Lunch, letters and art
My friend Ann has a great blog called a beautiful party, in which she mentioned mine the other day. Famous! Here is her blog, I want everyone to read it because it is fantastic http://abeautifulparty.blogspot.com/
Yesterday I went to town for some groceries and decided to have an authentic Tuscan lunch. I ducked into this fancy little eatery, because it promised air conditioning and was one of the only places still serving lunch. Apparently three is too late for 'pranzo.' Due to this, I had the entire place to myself, like I was rich and having lunch in my own personal restaurant. After I ordered, the woman in charge locked the door and dimmed the lights. Romantical. I sat alone drinking sparkling water and writing a letter to my boyfriend Steven, waiting for my ravioli stuffed with pumpkin, pear and pecorino cheese to arrive. Buonissimo!
Here is a work in progress. I have already used up my violet prismacolor on the background. The combination of prismacolor and stonehenge paper looks like velvet, the color is so rich. I love prismacolor pencils. I wish I had invented them, because then I would have an endless free supply. I find when I'm working in a medium other than printmaking, I tend to incorporate super repetitive images and process. The tiny triangles in the background wallpaper are an example of this. I'll start soon on the water in the foreground, I'm trying to make it appear as if it is made of cardboard cutouts, like the kind of waves you see in a low cost play production. Here I am without my trusty typewriter, and so I am attempting to incorporate text in different ways. We'll see if it ends up working out or not. I'm also planning these drawings partly in color, part in graphite. Like a converging of the real & imagined.
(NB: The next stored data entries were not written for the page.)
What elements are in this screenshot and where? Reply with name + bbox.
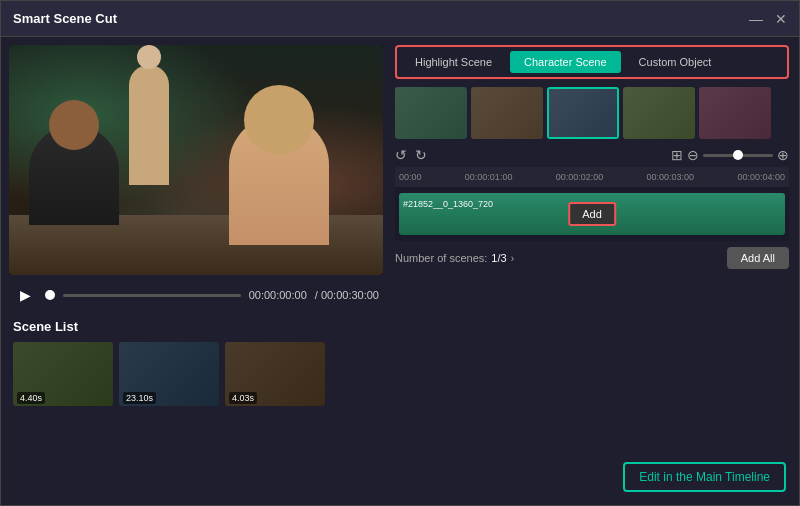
chevron-right-icon: › bbox=[511, 253, 514, 264]
scene-2-duration: 23.10s bbox=[123, 392, 156, 404]
person-right bbox=[229, 115, 329, 245]
titlebar: Smart Scene Cut — ✕ bbox=[1, 1, 799, 37]
add-clip-button[interactable]: Add bbox=[568, 202, 616, 226]
tab-highlight-scene[interactable]: Highlight Scene bbox=[401, 51, 506, 73]
thumbnail-strip bbox=[395, 87, 789, 139]
ruler-mark-0: 00:00 bbox=[399, 172, 422, 182]
ruler-marks: 00:00 00:00:01:00 00:00:02:00 00:00:03:0… bbox=[399, 172, 785, 182]
timeline-track[interactable]: #21852__0_1360_720 Add bbox=[395, 187, 789, 241]
scene-thumb-scene-5 bbox=[699, 87, 771, 139]
zoom-in-button[interactable]: ⊕ bbox=[777, 147, 789, 163]
timeline-controls: ↺ ↻ ⊞ ⊖ ⊕ bbox=[395, 147, 789, 163]
scene-thumbnail-2[interactable] bbox=[471, 87, 543, 139]
video-preview bbox=[9, 45, 383, 275]
scene-thumb-2[interactable]: 23.10s bbox=[119, 342, 219, 406]
scenes-info-row: Number of scenes: 1/3 › Add All bbox=[395, 247, 789, 269]
tab-custom-object[interactable]: Custom Object bbox=[625, 51, 726, 73]
tab-character-scene[interactable]: Character Scene bbox=[510, 51, 621, 73]
total-time: / 00:00:30:00 bbox=[315, 289, 379, 301]
zoom-thumb bbox=[733, 150, 743, 160]
scene-thumb-scene-2 bbox=[471, 87, 543, 139]
minimize-button[interactable]: — bbox=[749, 12, 763, 26]
scene-thumb-scene-1 bbox=[395, 87, 467, 139]
zoom-slider[interactable] bbox=[703, 154, 773, 157]
scene-thumbnail-3[interactable] bbox=[547, 87, 619, 139]
scenes-info: Number of scenes: 1/3 › bbox=[395, 252, 514, 264]
fit-screen-button[interactable]: ⊞ bbox=[671, 147, 683, 163]
timeline-ruler: 00:00 00:00:01:00 00:00:02:00 00:00:03:0… bbox=[395, 167, 789, 187]
scene-thumb-scene-4 bbox=[623, 87, 695, 139]
zoom-control: ⊞ ⊖ ⊕ bbox=[671, 147, 789, 163]
right-panel: Highlight Scene Character Scene Custom O… bbox=[391, 37, 799, 505]
ruler-mark-4: 00:00:04:00 bbox=[737, 172, 785, 182]
redo-button[interactable]: ↻ bbox=[415, 147, 427, 163]
current-time: 00:00:00:00 bbox=[249, 289, 307, 301]
scene-3-duration: 4.03s bbox=[229, 392, 257, 404]
close-button[interactable]: ✕ bbox=[775, 12, 787, 26]
scene-thumbnail-4[interactable] bbox=[623, 87, 695, 139]
add-all-button[interactable]: Add All bbox=[727, 247, 789, 269]
play-button[interactable]: ▶ bbox=[13, 283, 37, 307]
scene-thumbnail-1[interactable] bbox=[395, 87, 467, 139]
tabs-row: Highlight Scene Character Scene Custom O… bbox=[395, 45, 789, 79]
scene-thumbnails: 4.40s 23.10s 4.03s bbox=[9, 338, 383, 410]
scenes-info-label: Number of scenes: bbox=[395, 252, 487, 264]
scene-list-label: Scene List bbox=[9, 315, 383, 338]
scene-thumbnail-5[interactable] bbox=[699, 87, 771, 139]
window-controls: — ✕ bbox=[749, 12, 787, 26]
progress-bar[interactable] bbox=[63, 294, 241, 297]
scene-thumb-1[interactable]: 4.40s bbox=[13, 342, 113, 406]
edit-main-timeline-button[interactable]: Edit in the Main Timeline bbox=[623, 462, 786, 492]
progress-dot bbox=[45, 290, 55, 300]
left-panel: ▶ 00:00:00:00 / 00:00:30:00 Scene List 4… bbox=[1, 37, 391, 505]
scene-1-duration: 4.40s bbox=[17, 392, 45, 404]
zoom-out-button[interactable]: ⊖ bbox=[687, 147, 699, 163]
video-frame bbox=[9, 45, 383, 275]
scene-thumb-3[interactable]: 4.03s bbox=[225, 342, 325, 406]
person-center bbox=[129, 65, 169, 185]
playback-controls: ▶ 00:00:00:00 / 00:00:30:00 bbox=[9, 275, 383, 315]
track-clip-label: #21852__0_1360_720 bbox=[399, 197, 497, 211]
person-left bbox=[29, 125, 119, 225]
ruler-mark-2: 00:00:02:00 bbox=[556, 172, 604, 182]
undo-button[interactable]: ↺ bbox=[395, 147, 407, 163]
ruler-mark-1: 00:00:01:00 bbox=[465, 172, 513, 182]
scene-thumb-scene-3 bbox=[549, 89, 617, 137]
ruler-mark-3: 00:00:03:00 bbox=[647, 172, 695, 182]
scenes-count: 1/3 bbox=[491, 252, 506, 264]
window-title: Smart Scene Cut bbox=[13, 11, 117, 26]
main-content: ▶ 00:00:00:00 / 00:00:30:00 Scene List 4… bbox=[1, 37, 799, 505]
smart-scene-cut-window: Smart Scene Cut — ✕ ▶ bbox=[0, 0, 800, 506]
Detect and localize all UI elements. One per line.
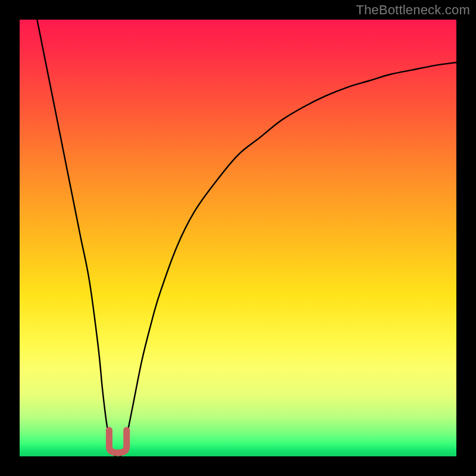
- plot-area: [20, 20, 456, 456]
- valley-marker: [109, 430, 126, 453]
- marker-layer: [20, 20, 456, 456]
- chart-frame: TheBottleneck.com: [0, 0, 476, 476]
- watermark-text: TheBottleneck.com: [356, 2, 470, 18]
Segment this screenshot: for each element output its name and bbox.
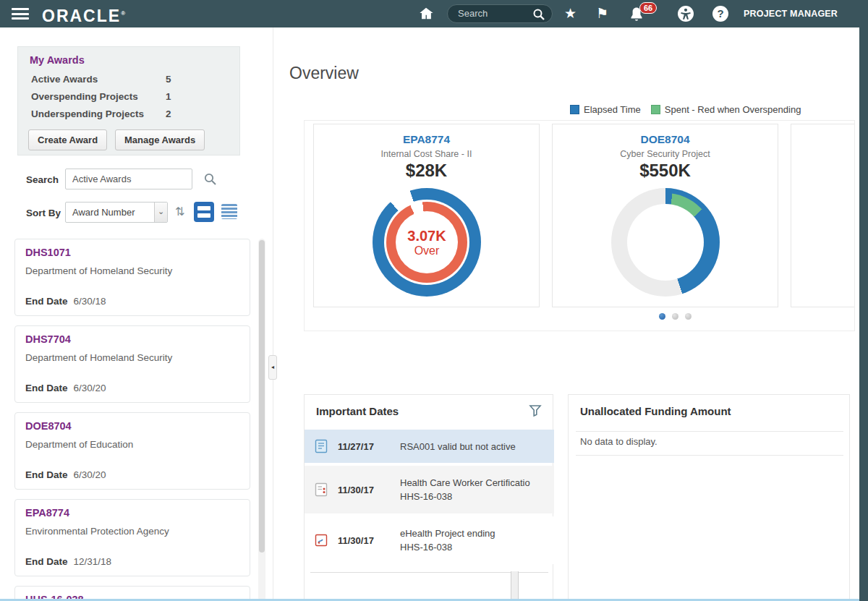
award-card-doe8704[interactable]: DOE8704 Department of Education End Date… [14, 412, 250, 490]
panel-divider [273, 27, 273, 601]
scrollbar-thumb[interactable] [259, 240, 265, 553]
award-agency: Department of Education [25, 439, 133, 450]
date-row-selected[interactable]: 11/27/17 RSA001 valid but not active [305, 430, 554, 463]
sort-by-value: Award Number [72, 207, 135, 218]
pagination-dot-3[interactable] [685, 313, 692, 320]
chart-project-name: Cyber Security Project [553, 149, 778, 159]
legend-swatch-green [651, 105, 660, 114]
date-description: eHealth Project endingHHS-16-038 [400, 527, 553, 554]
help-icon[interactable]: ? [712, 6, 728, 22]
unallocated-funding-title: Unallocated Funding Amount [580, 405, 731, 417]
empty-state-text: No data to display. [580, 436, 658, 447]
search-placeholder: Search [458, 8, 488, 19]
sort-by-label: Sort By [26, 208, 61, 218]
award-card-epa8774[interactable]: EPA8774 Environmental Protection Agency … [14, 499, 250, 576]
award-number-link[interactable]: DHS1071 [25, 247, 71, 258]
award-number-link[interactable]: DHS7704 [25, 333, 71, 345]
award-card-dhs7704[interactable]: DHS7704 Department of Homeland Security … [14, 325, 250, 403]
award-card-dhs1071[interactable]: DHS1071 Department of Homeland Security … [14, 239, 250, 316]
date-value: 11/30/17 [338, 485, 374, 495]
right-edge-strip [859, 0, 868, 601]
award-number-link[interactable]: EPA8774 [25, 507, 69, 519]
pagination-dot-2[interactable] [672, 313, 678, 320]
date-description: RSA001 valid but not active [400, 440, 553, 453]
stat-active-awards: Active Awards5 [31, 74, 226, 85]
date-value: 11/30/17 [338, 535, 374, 546]
overspend-value: 3.07K [407, 228, 446, 244]
carousel-pagination [659, 313, 692, 320]
awards-chart-carousel: EPA8774 Internal Cost Share - II $28K 3.… [304, 120, 855, 331]
card-view-toggle[interactable] [194, 202, 214, 222]
donut-chart-doe8704 [611, 188, 720, 297]
award-number-link[interactable]: DOE8704 [25, 420, 72, 432]
stat-overspending: Overspending Projects1 [31, 91, 226, 102]
award-end-date: End Date6/30/20 [25, 383, 106, 393]
award-agency: Department of Homeland Security [25, 352, 172, 363]
legend-spent: Spent - Red when Overspending [651, 104, 801, 115]
favorites-star-icon[interactable]: ★ [564, 0, 576, 27]
dates-list-scrollbar[interactable] [511, 571, 519, 601]
home-icon[interactable] [418, 6, 434, 22]
chart-award-link[interactable]: EPA8774 [314, 133, 539, 146]
filter-icon[interactable] [528, 404, 542, 418]
chart-amount: $28K [314, 161, 539, 181]
award-agency: Department of Homeland Security [25, 265, 172, 276]
user-menu[interactable]: PROJECT MANAGER (Broc...▼ [744, 0, 868, 27]
panel-collapse-handle[interactable]: ◂ [268, 355, 277, 380]
chart-card-epa8774[interactable]: EPA8774 Internal Cost Share - II $28K 3.… [313, 124, 540, 307]
date-row[interactable]: 11/30/17 Health Care Worker Certificatio… [305, 466, 554, 513]
certification-document-icon [315, 482, 328, 497]
sort-by-select[interactable]: Award Number ⌄ [65, 202, 168, 223]
oracle-logo[interactable]: ORACLE® [42, 0, 125, 27]
application-window: ORACLE® Search ★ ⚑ 66 ? PROJECT MANAGER … [0, 0, 868, 601]
divider [576, 431, 843, 432]
sort-direction-icon[interactable]: ⇅ [175, 205, 183, 218]
manage-awards-button[interactable]: Manage Awards [115, 129, 205, 150]
search-icon[interactable] [532, 7, 546, 22]
date-row[interactable]: 11/30/17 eHealth Project endingHHS-16-03… [305, 516, 554, 564]
award-end-date: End Date6/30/20 [25, 469, 106, 480]
global-search-input[interactable]: Search [447, 4, 553, 23]
award-document-icon [315, 439, 328, 453]
chart-amount: $550K [553, 161, 778, 181]
accessibility-icon[interactable] [678, 6, 694, 22]
create-award-button[interactable]: Create Award [28, 129, 107, 150]
search-submit-icon[interactable] [203, 172, 218, 187]
important-dates-card: Important Dates 11/27/17 RSA001 valid bu… [304, 394, 553, 601]
chart-project-name: Internal Cost Share - II [314, 149, 539, 159]
unallocated-funding-card: Unallocated Funding Amount No data to di… [568, 394, 850, 601]
awards-search-input[interactable] [65, 169, 192, 189]
top-navbar: ORACLE® Search ★ ⚑ 66 ? PROJECT MANAGER … [0, 0, 868, 27]
divider [576, 455, 843, 456]
project-document-icon [315, 533, 328, 547]
overspend-label: Over [414, 244, 440, 257]
legend-elapsed-time: Elapsed Time [570, 104, 641, 115]
award-agency: Environmental Protection Agency [25, 526, 169, 537]
hamburger-menu-icon[interactable] [12, 8, 29, 20]
chevron-down-icon[interactable]: ⌄ [154, 203, 167, 222]
legend-label: Spent - Red when Overspending [665, 104, 801, 115]
watchlist-flag-icon[interactable]: ⚑ [596, 0, 608, 27]
date-description: Health Care Worker CertificatioHHS-16-03… [400, 476, 553, 503]
stat-overspending-value: 1 [166, 91, 171, 102]
search-label: Search [26, 174, 59, 185]
stat-active-awards-value: 5 [166, 74, 171, 85]
award-end-date: End Date6/30/18 [25, 296, 106, 307]
user-menu-label: PROJECT MANAGER (Broc... [744, 9, 838, 46]
chart-award-link[interactable]: DOE8704 [553, 133, 778, 146]
my-awards-panel: My Awards Active Awards5 Overspending Pr… [17, 46, 240, 155]
date-value: 11/27/17 [338, 441, 374, 452]
notification-count-badge: 66 [639, 2, 657, 14]
award-list-scrollbar[interactable] [258, 239, 265, 601]
legend-swatch-blue [570, 105, 579, 114]
chart-card-partial[interactable] [791, 124, 855, 307]
pagination-dot-1[interactable] [659, 313, 665, 320]
donut-chart-epa8774: 3.07K Over [373, 188, 481, 297]
my-awards-title: My Awards [30, 54, 85, 66]
stat-underspending-value: 2 [166, 108, 171, 119]
chart-legend: Elapsed Time Spent - Red when Overspendi… [570, 104, 801, 115]
chart-card-doe8704[interactable]: DOE8704 Cyber Security Project $550K [552, 124, 778, 307]
legend-label: Elapsed Time [584, 104, 641, 115]
table-view-toggle[interactable] [221, 204, 237, 219]
stat-underspending: Underspending Projects2 [31, 108, 226, 119]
This particular image is of a dream I had where I visited with my Grandma, who has been gone a long time. I 1st started drawing chickadees in '05, and here they have reappeared again. Hello, old friend.A couple came into the studio today, we both spoke in confused italian for a moment until I realized they were American. They were actually form Chapel Hill! Close to home. I told them about the residency, explained the art show in the other room (glass sculptures of jellyfish, very abstract and beautiful) and let them wander around.
Walked past this on my journey back to the studio after the grocery store. The sun was blazing, there was no shade and the dusty dirt road seemed to mock the distance I still had ahead of me. I was carrying what felt like 10 pounds of groceries and had to stop here to catch my breath and take a picture.
Oh, hi. Lots of the roads here are only one lane, and the drivers zip around like they're Autobahn. This mirror is to keep people from crashing head on around the blind curves. If someone comes from the other direction, one car will pull off the the side, pass slowly, and then hit the gas again. I was listening to my ipod with one headphone so I could hear oncoming traffic just in case.